I have discussed the "Benchmark" used by Science of Doom a number of times.  The "Benchmark" is the estimated Planck response or zero feedback sensitivity for the "surface" temperature of Earth.  From the Science of Doom post, Measuring Sensitivity, "

If somehow the average temperature of the surface of the planet increased by 1°C – say due to increased solar radiation – then as a result we would expect a higher flux into space. A hotter planet should radiate more.

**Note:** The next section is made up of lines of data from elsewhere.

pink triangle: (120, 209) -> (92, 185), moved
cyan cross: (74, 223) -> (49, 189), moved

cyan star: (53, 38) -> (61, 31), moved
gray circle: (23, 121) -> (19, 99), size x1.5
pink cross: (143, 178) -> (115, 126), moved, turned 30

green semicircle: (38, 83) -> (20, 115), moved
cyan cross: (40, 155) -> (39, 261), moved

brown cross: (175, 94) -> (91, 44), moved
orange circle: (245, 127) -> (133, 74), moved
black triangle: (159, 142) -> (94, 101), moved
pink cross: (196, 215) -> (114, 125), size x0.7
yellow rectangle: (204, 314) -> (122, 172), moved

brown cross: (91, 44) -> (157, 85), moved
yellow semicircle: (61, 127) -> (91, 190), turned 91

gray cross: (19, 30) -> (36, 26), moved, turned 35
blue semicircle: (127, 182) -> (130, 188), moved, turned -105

If the increase in flux = 3.3 W/m² it would indicate that there was no negative or positive feedback from this solar forcing (note 1).

Suppose the flux increased by 0. That is, the planet heated up but there was no increase in energy radiated to space. That would be positive feedback within the climate system – because there would be nothing to “rein in” the increase in temperature.

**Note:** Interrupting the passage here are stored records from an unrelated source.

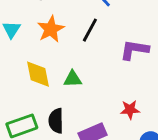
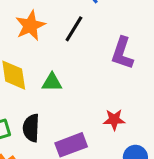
purple L-shape: (134, 50) -> (122, 53), turned -84

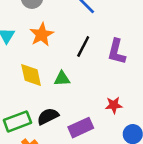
black line: (74, 29) -> (83, 47), moved
black semicircle: (31, 128) -> (48, 116), turned 65

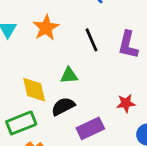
black line: (83, 47) -> (92, 40), turned -50
yellow diamond: (31, 75) -> (34, 90), moved
black semicircle: (48, 116) -> (63, 106), moved

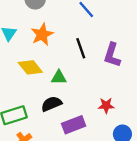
yellow diamond: (34, 90) -> (30, 67), moved, turned -30

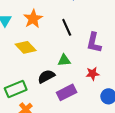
purple L-shape: (112, 55) -> (94, 43), moved
green triangle: (59, 77) -> (64, 60), moved

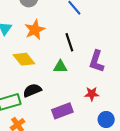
green triangle: (64, 60) -> (60, 67), moved
black semicircle: (46, 76) -> (32, 90), moved

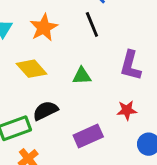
black line: (69, 42) -> (92, 24), moved

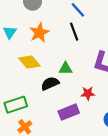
red star: (127, 110) -> (88, 93), moved
black semicircle: (45, 111) -> (50, 83), moved

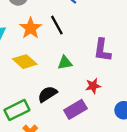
black line: (74, 32) -> (57, 25), moved
black semicircle: (50, 83) -> (47, 94), moved

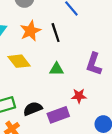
black semicircle: (47, 94) -> (33, 109), moved

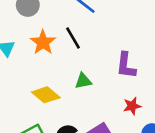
yellow diamond: (19, 61) -> (46, 95), moved
red star: (79, 96) -> (132, 106), moved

Suppose the flux increased by 5 W/m². In this case it would indicate negative feedback within the climate system.

The key value is the “benchmark” no feedback value of 3.3 W/m². If the value is above this, it’s negative feedback. If the value is below this, it’s positive feedback.

Without adding mass to the atmosphere, there is no reason to expect that "Benchmark" to change, but who exactly was that "benchmark" value drifted into?

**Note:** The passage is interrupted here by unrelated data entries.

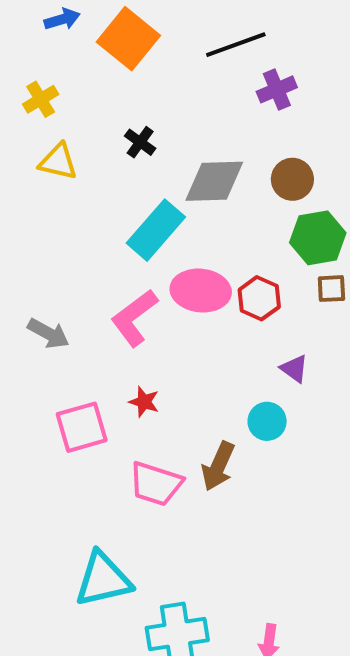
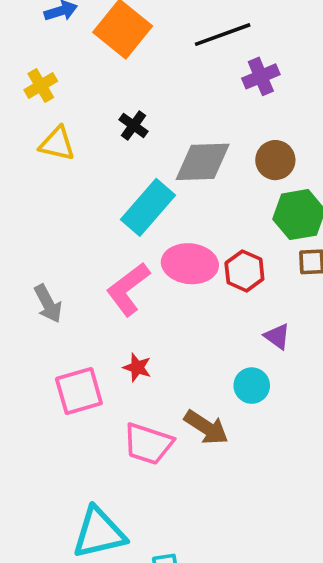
gray arrow: (48, 333) -> (48, 304), turned 33
brown arrow: (218, 466) -> (206, 427), turned -81

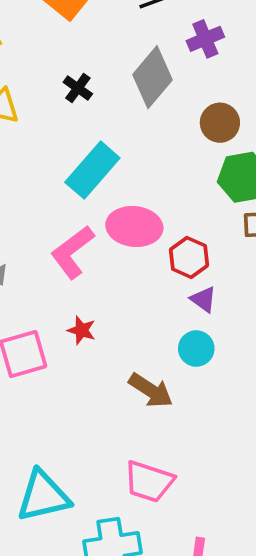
gray diamond: (203, 162) -> (153, 77), moved, turned -48
red hexagon: (244, 271) -> (189, 257), moved
purple triangle: (277, 336) -> (204, 299), moved
pink trapezoid: (148, 444) -> (149, 481), moved

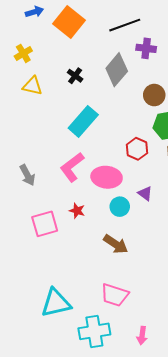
purple cross: (205, 39) -> (146, 48), turned 30
pink ellipse: (134, 226) -> (107, 177), moved
red hexagon: (189, 257) -> (137, 149), moved
cyan circle: (196, 349) -> (120, 207), moved

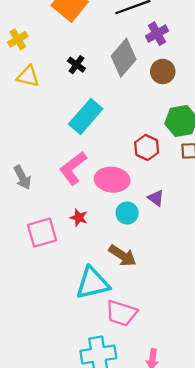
purple cross: (146, 48) -> (157, 34), turned -36
brown circle: (154, 95) -> (163, 72), moved
cyan triangle: (56, 303) -> (93, 283), moved

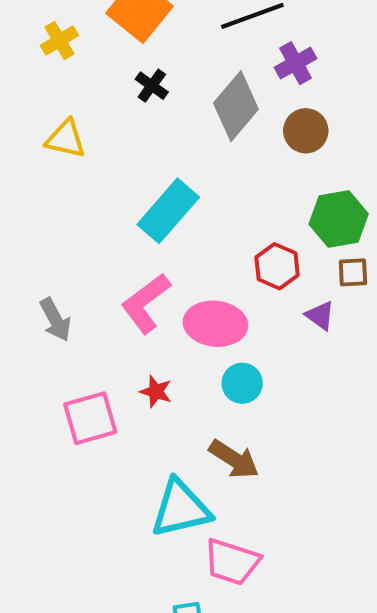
yellow cross: (18, 39) -> (59, 40), moved
black cross: (76, 65) -> (152, 86), moved
purple triangle: (156, 198) -> (320, 316), moved

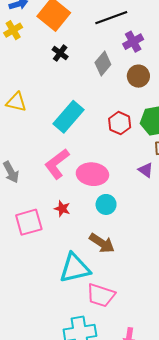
gray diamond: (236, 106) -> (103, 64), size x0.7
yellow triangle: (66, 139) -> (16, 102), moved
red hexagon: (277, 266) -> (120, 123), moved

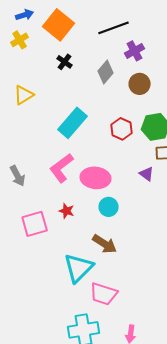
yellow triangle: (16, 102) -> (24, 95), moved, turned -45
cyan triangle: (75, 268) -> (79, 268), turned -32

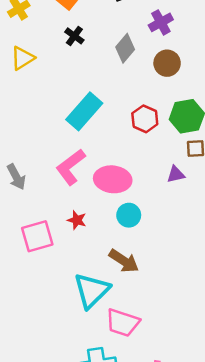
yellow triangle: (24, 95) -> (22, 58), moved
purple triangle: (147, 174) -> (176, 174), turned -49

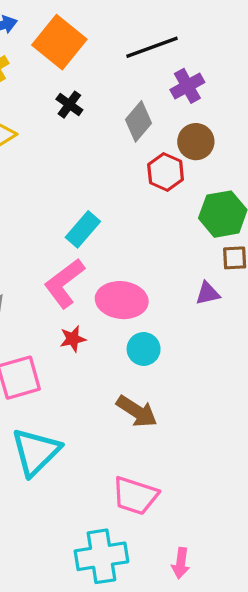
cyan rectangle: (84, 111) -> (83, 229), moved, size x0.7
red hexagon: (145, 119) -> (166, 172), moved
red star: (77, 220) -> (73, 339), moved, turned -30
cyan triangle: (92, 291) -> (36, 452), moved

For a planet to exist, Energy in has to Equal energy out, in simple terms, work has to equal entropy if you think of a Carnot Engine that can be perpetually stable.  If there is more than one stage, the entropy of the first process could be used by a second process leading to a variety of efficiency combinations.  The "surface" then could not be perfectly 50% efficient, Ein=Eout if any of the surface input energy is used by a second stage.

The leads interestingly to three states, less than 50% efficiency most likely, greater than 50% efficiency not very likely and 50% ideal efficiency, impossible.  So what does this have to do with the "benchmark"?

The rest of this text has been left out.